While this might seem to be a strange source of research material, a well-written
novel by a knowledgeable author can greatly add to the understanding of how a submarine
works. There have been literally hundreds of novels in this genre published, with many
of them being almost worthless. Those listed below are the exceptions:
Run Silent, Run Deep, Edward L. Beach, various publishers, 1955.
This book is the granddaddy of them all and is arguably the best submarine
novel of all time. Along with the sequels Dust on the Sea and Cold is the Sea,
Ned Beach's trilogy makes for great reading and really gets into the mind of our WWII submariners.

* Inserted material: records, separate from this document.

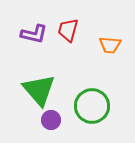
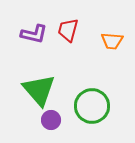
orange trapezoid: moved 2 px right, 4 px up
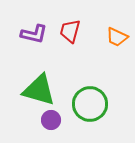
red trapezoid: moved 2 px right, 1 px down
orange trapezoid: moved 5 px right, 4 px up; rotated 20 degrees clockwise
green triangle: rotated 33 degrees counterclockwise
green circle: moved 2 px left, 2 px up
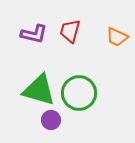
green circle: moved 11 px left, 11 px up
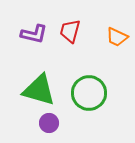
green circle: moved 10 px right
purple circle: moved 2 px left, 3 px down
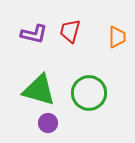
orange trapezoid: rotated 115 degrees counterclockwise
purple circle: moved 1 px left
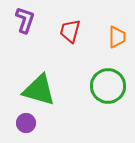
purple L-shape: moved 9 px left, 14 px up; rotated 84 degrees counterclockwise
green circle: moved 19 px right, 7 px up
purple circle: moved 22 px left
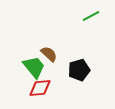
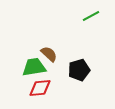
green trapezoid: rotated 60 degrees counterclockwise
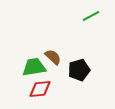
brown semicircle: moved 4 px right, 3 px down
red diamond: moved 1 px down
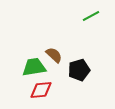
brown semicircle: moved 1 px right, 2 px up
red diamond: moved 1 px right, 1 px down
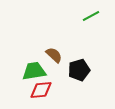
green trapezoid: moved 4 px down
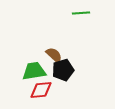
green line: moved 10 px left, 3 px up; rotated 24 degrees clockwise
black pentagon: moved 16 px left
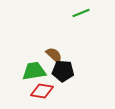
green line: rotated 18 degrees counterclockwise
black pentagon: moved 1 px down; rotated 20 degrees clockwise
red diamond: moved 1 px right, 1 px down; rotated 15 degrees clockwise
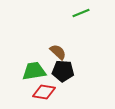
brown semicircle: moved 4 px right, 3 px up
red diamond: moved 2 px right, 1 px down
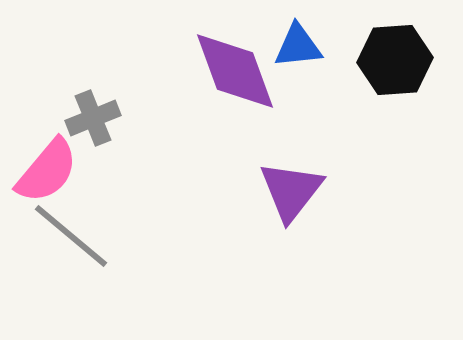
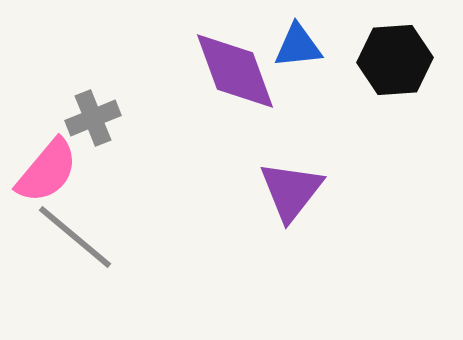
gray line: moved 4 px right, 1 px down
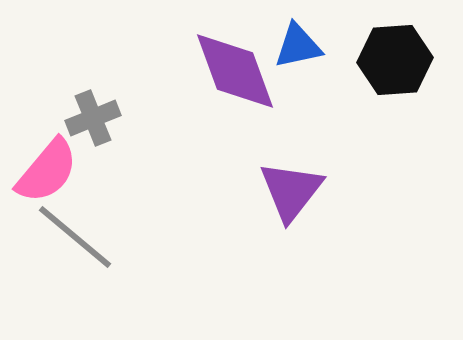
blue triangle: rotated 6 degrees counterclockwise
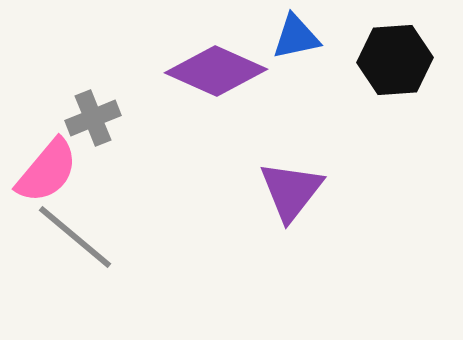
blue triangle: moved 2 px left, 9 px up
purple diamond: moved 19 px left; rotated 46 degrees counterclockwise
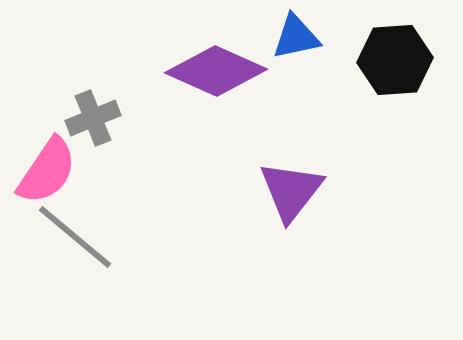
pink semicircle: rotated 6 degrees counterclockwise
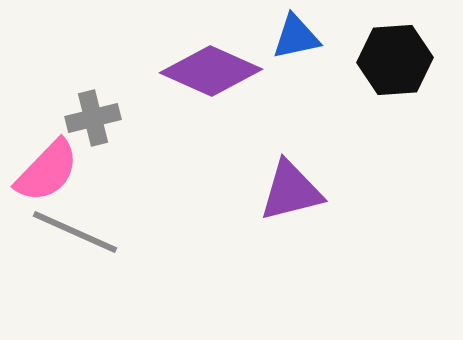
purple diamond: moved 5 px left
gray cross: rotated 8 degrees clockwise
pink semicircle: rotated 10 degrees clockwise
purple triangle: rotated 38 degrees clockwise
gray line: moved 5 px up; rotated 16 degrees counterclockwise
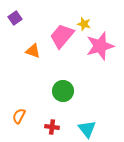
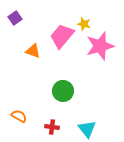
orange semicircle: rotated 91 degrees clockwise
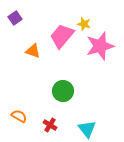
red cross: moved 2 px left, 2 px up; rotated 24 degrees clockwise
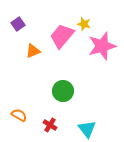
purple square: moved 3 px right, 6 px down
pink star: moved 2 px right
orange triangle: rotated 42 degrees counterclockwise
orange semicircle: moved 1 px up
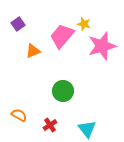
red cross: rotated 24 degrees clockwise
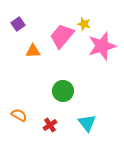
orange triangle: rotated 21 degrees clockwise
cyan triangle: moved 6 px up
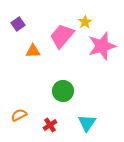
yellow star: moved 1 px right, 2 px up; rotated 24 degrees clockwise
orange semicircle: rotated 56 degrees counterclockwise
cyan triangle: rotated 12 degrees clockwise
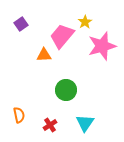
purple square: moved 3 px right
orange triangle: moved 11 px right, 4 px down
green circle: moved 3 px right, 1 px up
orange semicircle: rotated 105 degrees clockwise
cyan triangle: moved 2 px left
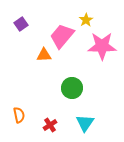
yellow star: moved 1 px right, 2 px up
pink star: rotated 16 degrees clockwise
green circle: moved 6 px right, 2 px up
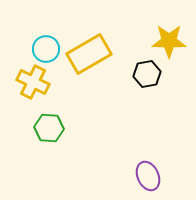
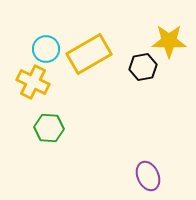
black hexagon: moved 4 px left, 7 px up
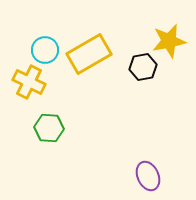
yellow star: rotated 12 degrees counterclockwise
cyan circle: moved 1 px left, 1 px down
yellow cross: moved 4 px left
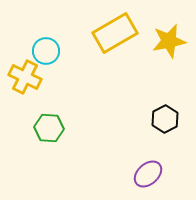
cyan circle: moved 1 px right, 1 px down
yellow rectangle: moved 26 px right, 21 px up
black hexagon: moved 22 px right, 52 px down; rotated 16 degrees counterclockwise
yellow cross: moved 4 px left, 5 px up
purple ellipse: moved 2 px up; rotated 72 degrees clockwise
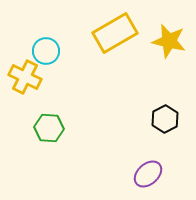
yellow star: rotated 24 degrees clockwise
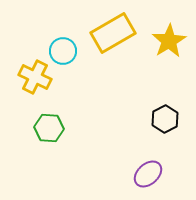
yellow rectangle: moved 2 px left
yellow star: rotated 28 degrees clockwise
cyan circle: moved 17 px right
yellow cross: moved 10 px right
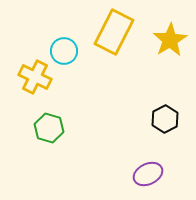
yellow rectangle: moved 1 px right, 1 px up; rotated 33 degrees counterclockwise
yellow star: moved 1 px right, 1 px up
cyan circle: moved 1 px right
green hexagon: rotated 12 degrees clockwise
purple ellipse: rotated 16 degrees clockwise
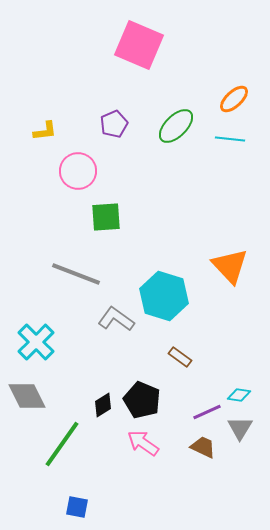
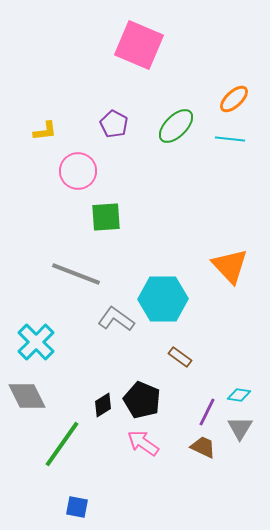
purple pentagon: rotated 20 degrees counterclockwise
cyan hexagon: moved 1 px left, 3 px down; rotated 18 degrees counterclockwise
purple line: rotated 40 degrees counterclockwise
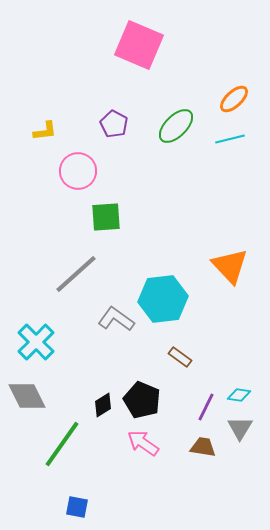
cyan line: rotated 20 degrees counterclockwise
gray line: rotated 63 degrees counterclockwise
cyan hexagon: rotated 6 degrees counterclockwise
purple line: moved 1 px left, 5 px up
brown trapezoid: rotated 16 degrees counterclockwise
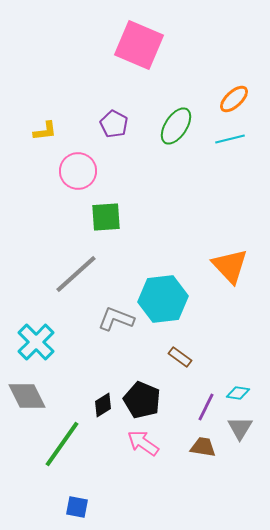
green ellipse: rotated 12 degrees counterclockwise
gray L-shape: rotated 15 degrees counterclockwise
cyan diamond: moved 1 px left, 2 px up
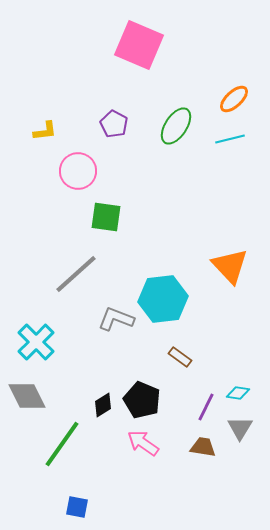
green square: rotated 12 degrees clockwise
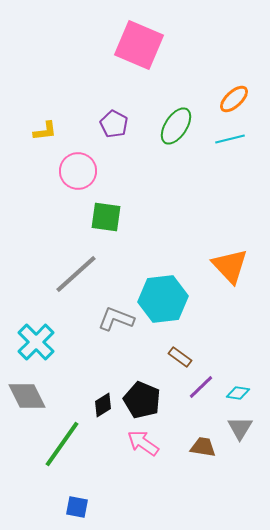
purple line: moved 5 px left, 20 px up; rotated 20 degrees clockwise
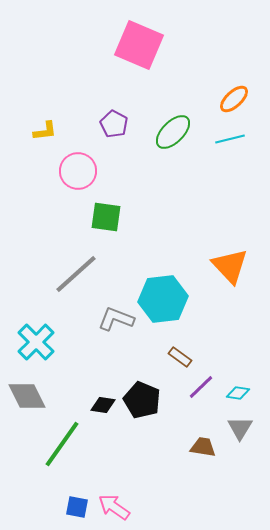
green ellipse: moved 3 px left, 6 px down; rotated 12 degrees clockwise
black diamond: rotated 40 degrees clockwise
pink arrow: moved 29 px left, 64 px down
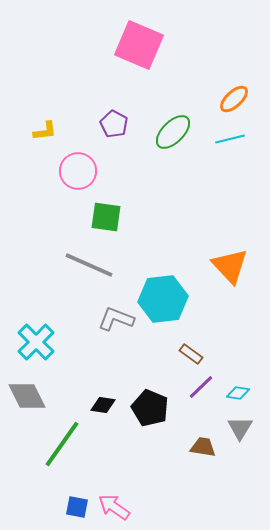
gray line: moved 13 px right, 9 px up; rotated 66 degrees clockwise
brown rectangle: moved 11 px right, 3 px up
black pentagon: moved 8 px right, 8 px down
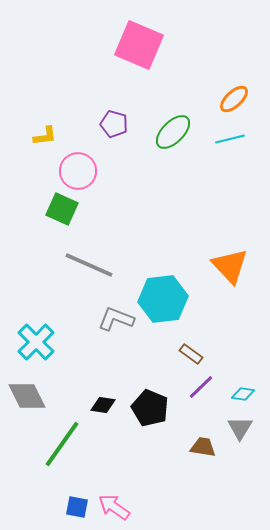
purple pentagon: rotated 12 degrees counterclockwise
yellow L-shape: moved 5 px down
green square: moved 44 px left, 8 px up; rotated 16 degrees clockwise
cyan diamond: moved 5 px right, 1 px down
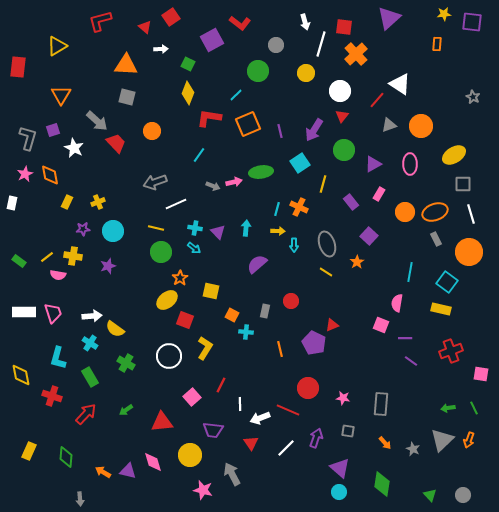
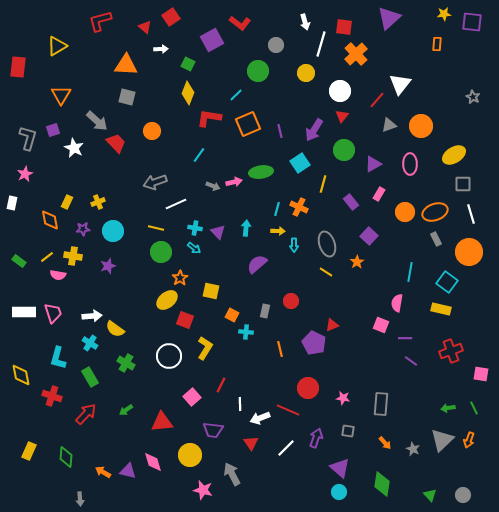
white triangle at (400, 84): rotated 35 degrees clockwise
orange diamond at (50, 175): moved 45 px down
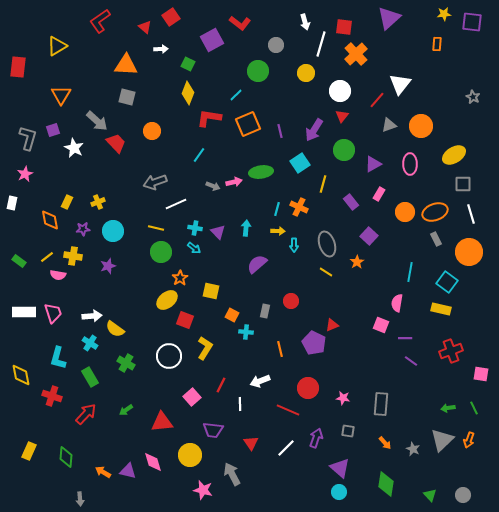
red L-shape at (100, 21): rotated 20 degrees counterclockwise
white arrow at (260, 418): moved 37 px up
green diamond at (382, 484): moved 4 px right
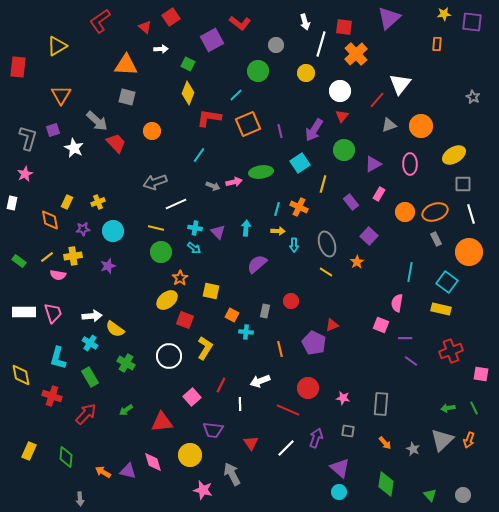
yellow cross at (73, 256): rotated 18 degrees counterclockwise
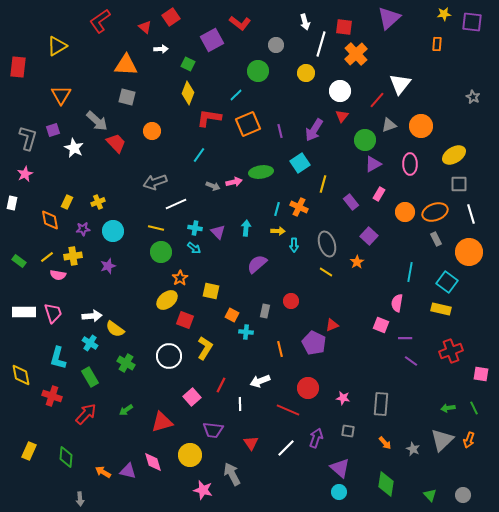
green circle at (344, 150): moved 21 px right, 10 px up
gray square at (463, 184): moved 4 px left
red triangle at (162, 422): rotated 10 degrees counterclockwise
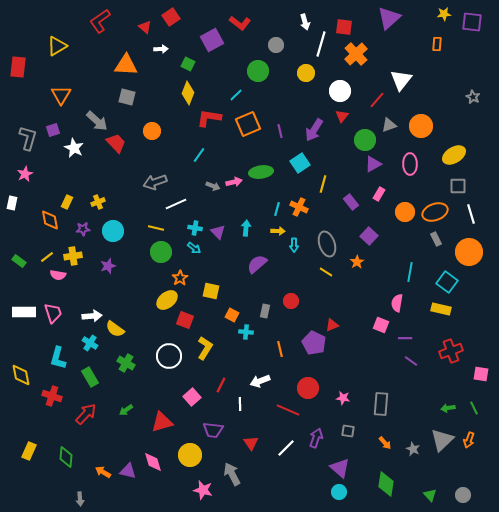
white triangle at (400, 84): moved 1 px right, 4 px up
gray square at (459, 184): moved 1 px left, 2 px down
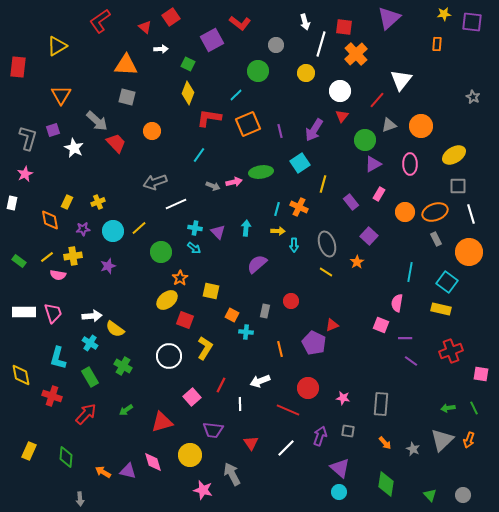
yellow line at (156, 228): moved 17 px left; rotated 56 degrees counterclockwise
green cross at (126, 363): moved 3 px left, 3 px down
purple arrow at (316, 438): moved 4 px right, 2 px up
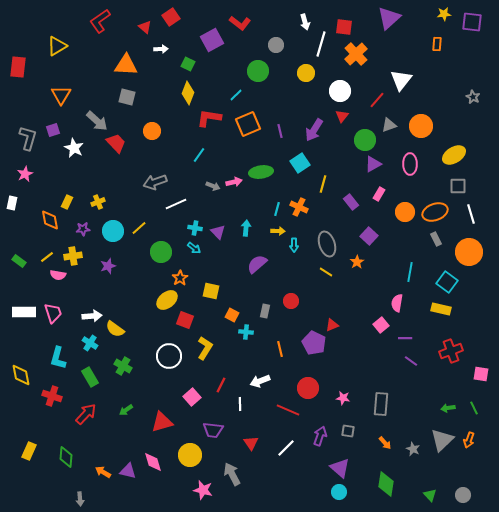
pink square at (381, 325): rotated 28 degrees clockwise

Mission Tokyo Bay, & Swordray's First Three Patrols, Clay and Joan Blair,
Bantam Books, 1980. Written by the eminent author of Silent Victory, these two novels
were to have been part of a series, but it never went any further. Both were well written.
The Hunt for Red October, Tom Clancy, Naval Institute Press, 1984.
What can you say about Clancy's masterpiece? If you haven't read this yet, do it. You won't be disappointed.